On Saturday Lawrence artist Jim Brothers helped prepare his 10-foot tall sculpture of Dwight D. Eisenhower for a trek to Abilene, where it is scheduled to go on display April 28 at the former president’s library and museum.

After a couple of weeks in Abilene, the sculpture, which weighs more than 580 pounds and depicts Ike at more than 7 feet tall, will be transported to the U.S. Capitol where it will become part of the National Statuary Hall Collection.

A public unveiling in the Capitol rotunda is tentatively slated for June 4, and after six months it will be moved to a new location in the building.

The pose Brothers chose for the piece was taken from a famous picture of Eisenhower talking to troops on the eve of D-Day — an image that might hit home for many Americans watching nightly newscasts of fighting in the Persian Gulf.
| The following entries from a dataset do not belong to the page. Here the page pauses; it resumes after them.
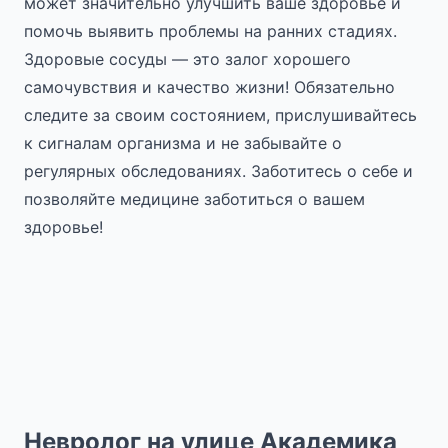
может значительно улучшить ваше здоровье и
помочь выявить проблемы на ранних стадиях.
Здоровые сосуды — это залог хорошего
самочувствия и качество жизни! Обязательно
следите за своим состоянием, прислушивайтесь
к сигналам организма и не забывайте о
регулярных обследованиях. Заботитесь о себе и
позволяйте медицине заботиться о вашем
здоровье!
Невролог на улице Академика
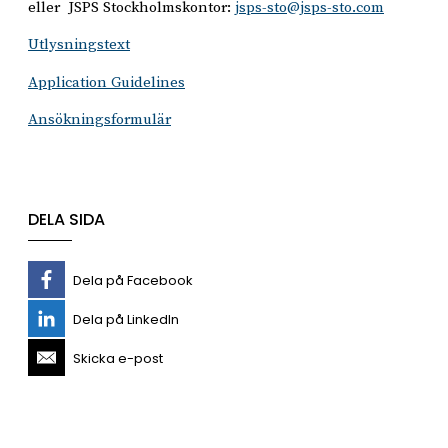
eller JSPS Stockholmskontor:
jsps-sto@jsps-sto.com
Utlysningstext
Application Guidelines
Ansökningsformulär
DELA SIDA
Dela på Facebook
Dela på LinkedIn
Skicka e-post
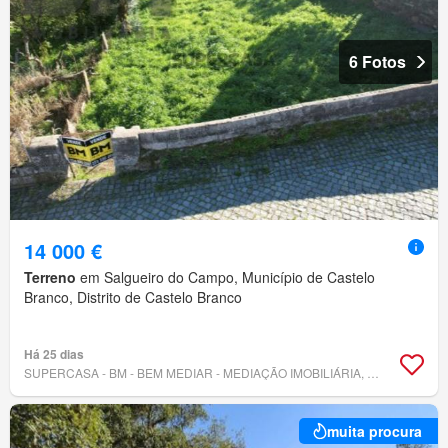
6 Fotos
14 000 €
Terreno
em Salgueiro do Campo, Município de Castelo
Branco, Distrito de Castelo Branco
Há 25 dias
SUPERCASA - BM - BEM MEDIAR - MEDIAÇÃO IMOBILIÁRIA, LDA.
muita procura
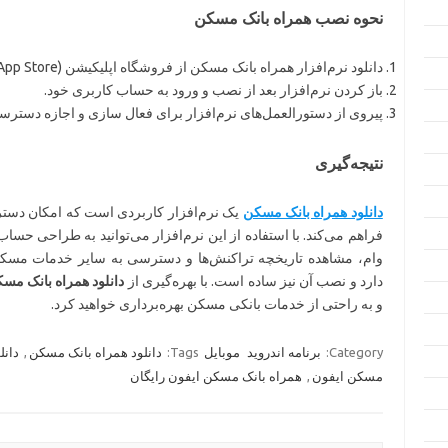
نحوه نصب همراه بانک مسکن
دانلود نرم‌افزار همراه بانک مسکن از فروشگاه اپلیکیشن (App Store یا Google Play).
باز کردن نرم‌افزار بعد از نصب و ورود به حساب کاربری خود.
پیروی از دستورالعمل‌های نرم‌افزار برای فعال سازی و اجازه دستر
نتیجه‌گیری
دانلود همراه بانک مسکن
یک نرم‌افزار کاربردی است که امکان دستر
فراهم می‌کند. با استفاده از این نرم‌افزار می‌توانید به طراحی 
وام، مشاهده تاریخچه تراکنش‌ها و دسترسی به سایر خدمات مسکن 
دارد و نصب آن نیز ساده است. با بهره‌گیری از
دانلود همراه بانک مس
و به راحتی از خدمات بانکی مسکن بهره‌برداری خواهید کرد.
Category:
برنامه اندروید
موبایل
Tags:
دانلود همراه بانک مسکن
,
دانل
مسکن ایفون
,
همراه بانک مسکن ایفون رایگان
“I would hate to speak for him,” Brothers said of Eisenhower, but “I often wonder what he would have thought about what’s going on now.”

The sculpture showed Eisenhower making a powerful gesture, but Brothers said the general actually was talking to a recruit about fishing.

“He was the most powerful man in the world,” Brothers said, and yet the image suggests he was also human.

Eisenhower said later that talking to the troops the day before he sent them to Normandy Beach in World War II was one of the hardest things he had ever done.

Brothers said he felt honored and lucky for having been chosen to sculpt the piece, which will replace a marble statue of George Washington Glick, Kansas’ governor from 1883 to 1885.

“I feel that I’ve been very, very blessed as an artist,” he said. “If I died tomorrow, I’d be a success.”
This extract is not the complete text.